WORK TO BE COMPLETED:
Nothing outside the range is wanted. Repeat exactly the lines below from the one with "#SegonsMercat #Barceloneta #bravasBCN" through the one with "Sant Antoni Gloriós".

* * * * * * * * *

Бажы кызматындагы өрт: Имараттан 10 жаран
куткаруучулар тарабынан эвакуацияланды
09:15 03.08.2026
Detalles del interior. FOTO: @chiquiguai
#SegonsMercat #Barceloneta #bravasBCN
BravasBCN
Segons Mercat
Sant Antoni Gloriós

* * * * * * * * *

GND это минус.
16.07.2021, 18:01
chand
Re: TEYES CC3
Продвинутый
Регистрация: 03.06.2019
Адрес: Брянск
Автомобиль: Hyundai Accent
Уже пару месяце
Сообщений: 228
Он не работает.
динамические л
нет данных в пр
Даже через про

* * * * * * * * *

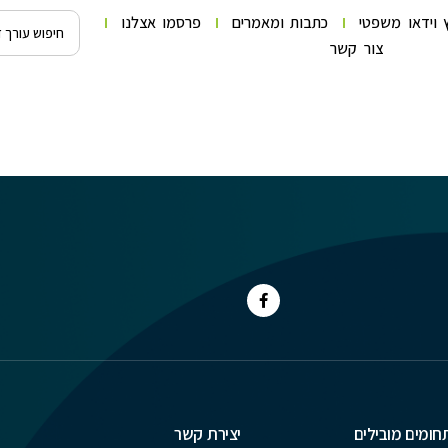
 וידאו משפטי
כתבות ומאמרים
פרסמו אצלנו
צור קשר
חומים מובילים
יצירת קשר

* * * * * * * * *

PROBLEM SOLUTION:
#SegonsMercat #Barceloneta #bravasBCN
BravasBCN
Segons Mercat
Sant Antoni Gloriós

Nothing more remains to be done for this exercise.